Драматический |
16+ |
Павел Григорьев |
17 февраля 2011 |
2 часа |
Не за всеми студенческими актерскими курсами следит широкая аудитория. Все же учебный процесс, учебные задачи — то, что интересно прежде всего профессионалам. Но вот курс, который почти пять лет назад набрал главный режиссер БТК Руслан Кудашов, сразу стал интересен: задачи-то решали учебные, но как-то небанально, даже экстремально. Типовые «этюды о животных» — упражнение первого курса — превратились в спектакль «Человеческий детеныш», историю Маугли без единого слова, напряженное до крайнего предела пространство инстинктов. Поняв, из какого «сора» рождается личность, принялись разбираться с тем, что заставляет ее разрушаться: толпа из спектакля по роману «Мы» — жуткое зрелище. Покорив взрослую аудиторию, принялись за детскую: хулиганский получасовой «Колобок» с оригинальной постановочной идеей — набором вязаных вещиц в роли кукол — можно смело рекомендовать для первого похода детсадовца в театр и лучше с папой (чопорные мамаши могут молодежных шуток не оценить). В довольно наивных вылазках на территорию Шекспира в опусе «Шекспир-лаборатория» проявилось несколько довольно серьезных актерских индивидуальностей, в «Кафе», родившемся из упражнений третьего курса («наблюдения за людьми»), — ряд этот основательно пополнился. Дело в том, что учителя — Руслан Кудашов и Сергей Бызгу — избежали главной ошибки нынешней театральной педагогики: не дали студентам слова, пока те не научились внятно и доходчиво изъясняться жестами, телами, пока молодые люди не дозрели личностно и профессионально до осмысленного и содержательного высказывания.

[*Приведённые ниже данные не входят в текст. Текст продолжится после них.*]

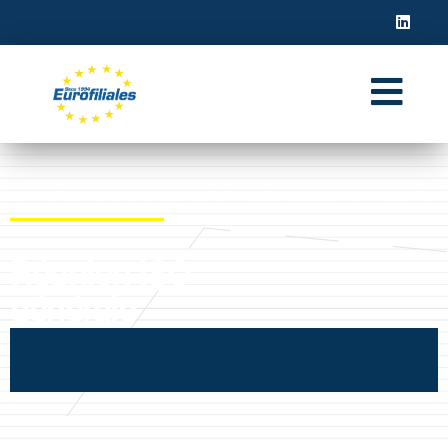
Réunion ISO
générale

Им и оказался спектакль по текстам Александра Башлачева, одного из самых ярких представителей неистовой и самобытной подпольной рок-культуры 80-х. Спектакль идет в черной комнате под крышей театра (условно называемой Малой сценой), но от формата квартирника — уютной, объединяющей всех собравшихся акции — артисты сознательно уходят. Как уходят и от надрывной манеры, превращавшей каждую песню Башлачева в реквием. Перекричать Башлачева они не пытаются, а по одному, реже по трое и лишь в зачине и финале — всем скопом несут его тексты, как драгоценную ношу: поначалу просто, под негромкий аккомпанемент гитары и фортепиано, вчитываясь в слова и рифмы, но постепенно погружаясь в них с головой — в буквальном смысле, следуя за убийственной для здравого смысла башлачевской логикой, да так отважно, что за них становится страшно, как за рыбаков, отправляющихся покорять стихию на утлой лодчонке. И тут выясняется, что лодчонка-то — не утлая, что профессиональных навыков достаточно, чтобы выплыть из того морока, где горлом идет любовь, где от мучительно-противоречивых мыслей трещит купол лба. Чтобы воскресить не недооцененного страдальца-самоубийцу, а большого русского поэта Александра Башлачева и прочертить четкую линию от его трагических баллад и душераздирающих лирических поэм к есенинскому веселью от отчаяния, к шукшинским сердобольным бабам и его же мужикам с разбитой рожей и хоть сейчас готовой к распятию душой.